No, that wasn’t fair, she reminded herself. Her injuries had been much, much worse, according to Cynwrig. So bad that she’d been on the edge of death and only Sir Ollie’s witchcraft had been able to pull her back from the brink...

It was something she still didn’t know how to feel about. But while her arm and ankle both tormented her, there was no pain at all where her head had struck the stones of the ground when she fell from her dying horse, nor was there any pain from the ribs that had broken and pierced her lungs. What Sir Ollie had been able to make whole had been perfectly restored in a way that even the Church’s miracle workers would struggle to match.

"Cian," she tried again. "Please. Just sit with me while we wait. You haven’t even asked how your niece is doing yet," she said hopefully.

But her brother had already turned his attention elsewhere. He was studying the room itself now, running his eyes along the low ceiling beams and the rough stone walls with the same evaluating gaze that she’d seen him use when inspecting the cells beneath the Abbey, the ones where the Inquisition held people who had been brought in for questioning. The comparison made her stomach clench.

"These walls are thick," Cian observed, almost to himself. "And there’s only one door. No window, unless you count that," he said as he gestured toward a narrow slit in the wall near the ceiling that let in a sliver of cold night air and not much else. "If this were the Abbey, I’d call this a holding cell, not a guest room."

"It’s a tavern room," Cynwrig said flatly. "It’s a place for tired travelers to get some rest, and it’s quiet enough that the common room won’t bother someone trying to sleep. Not everything is a conspiracy, Cian."

"Everything is a test," Cian replied, and the certainty in his voice carried the unmistakable ring of a phrase he’d heard repeated so many times that it had become indistinguishable from his own thoughts. Something Abbot Recared would say. "The Holy Lord tests us in every moment, brother. Through comfort and through suffering. The question is whether we recognize the test when it comes."
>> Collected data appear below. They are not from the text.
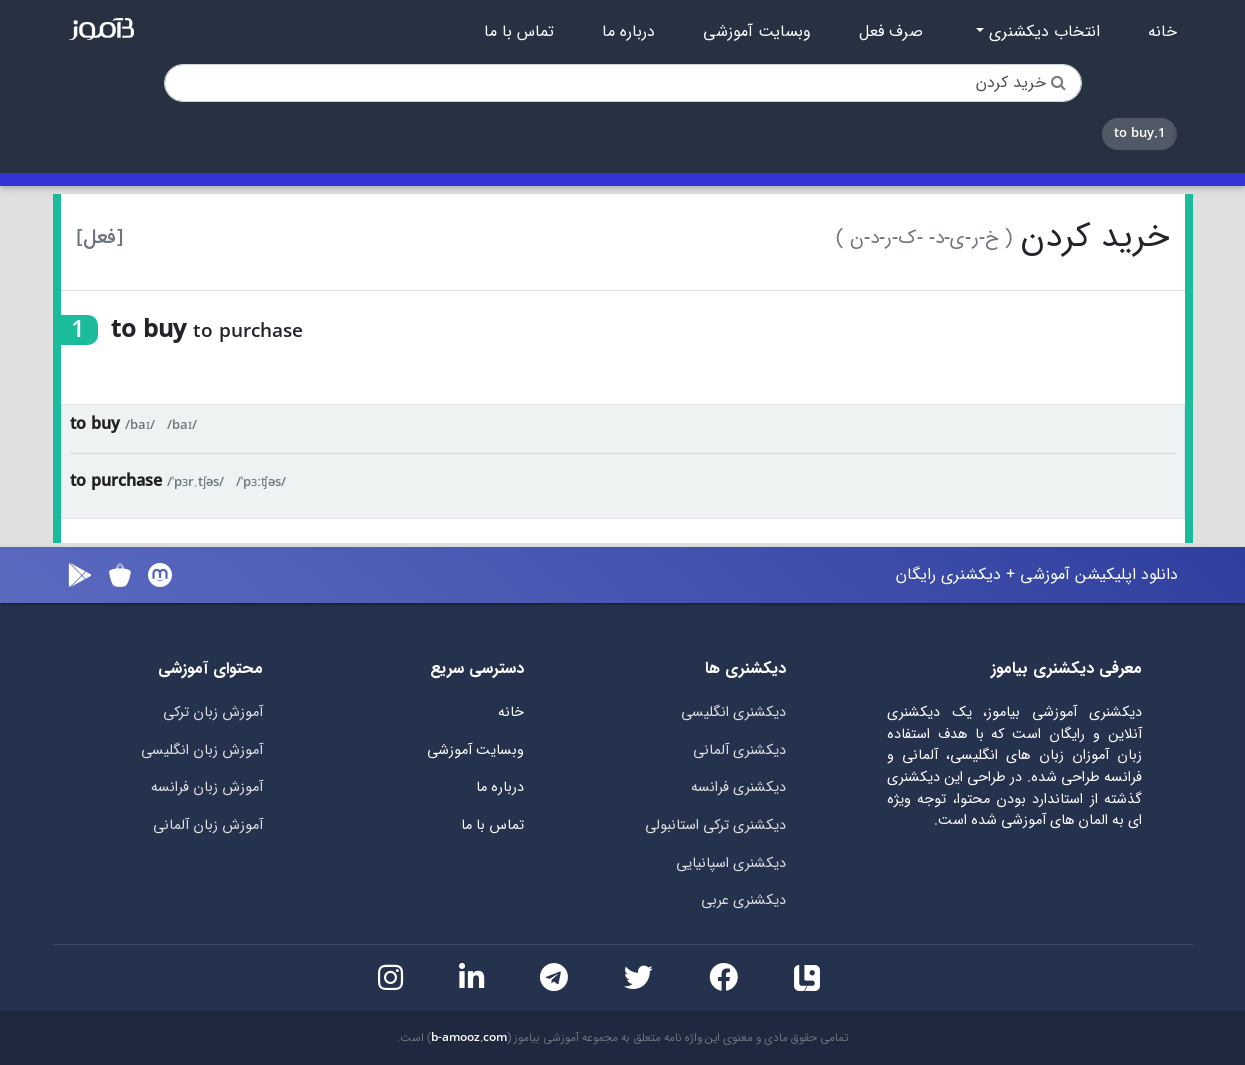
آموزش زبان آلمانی (208, 825)
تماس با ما (519, 32)
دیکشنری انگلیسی (733, 712)
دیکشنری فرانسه (738, 787)
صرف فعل (891, 32)
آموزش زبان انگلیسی (202, 750)
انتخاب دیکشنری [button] (1042, 32)
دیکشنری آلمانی (739, 750)
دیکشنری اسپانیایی (731, 863)
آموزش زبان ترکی (213, 712)
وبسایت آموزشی (757, 32)
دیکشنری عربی (743, 900)
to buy (95, 424)
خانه (1162, 32)
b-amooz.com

"This moment is a test for me," Cian said softly. "And Inquisitor Diarmuid is here to witness it. It’s a test for you too, Sister," the young acolyte added in a louder voice. "You’ve been touched by demonic witchcraft, and you’ve survived it. That means the Holy Lord of Light believes you may reach the Heavenly Shores at the end of this life, but only if your faith survives this trial."

"Hold fast to your faith, Cerys," he said in a tone that was likely meant to sound like sage advice but landed like a petulant lecture on manners from a brother who was several years her junior.

Cynwrig said nothing to that, but the tightness around his jaw deepened, and Cerys saw his hands press harder together between his knees. Her husband was a patient man, far more patient than she deserved most days.

But patience had its limits, and Cian had been testing those limits steadily since he’d arrived from the Abbey with the Inquisitor and Lady Eira an hour ago.

Then footsteps sounded on the stairs outside.

Not heavy footsteps. Not the measured tread of a soldier or the confident stride of a nobleman. These were light, almost quiet enough to miss beneath the creak of aging floorboards, and they stopped just outside the door with a pause that lasted exactly long enough for the occupants of the room to notice the silence before a gentle knock broke it.

Eira rose from her stool and opened the door, stepping aside with a small bow of her head to reveal a woman who was nothing like what Cerys expected.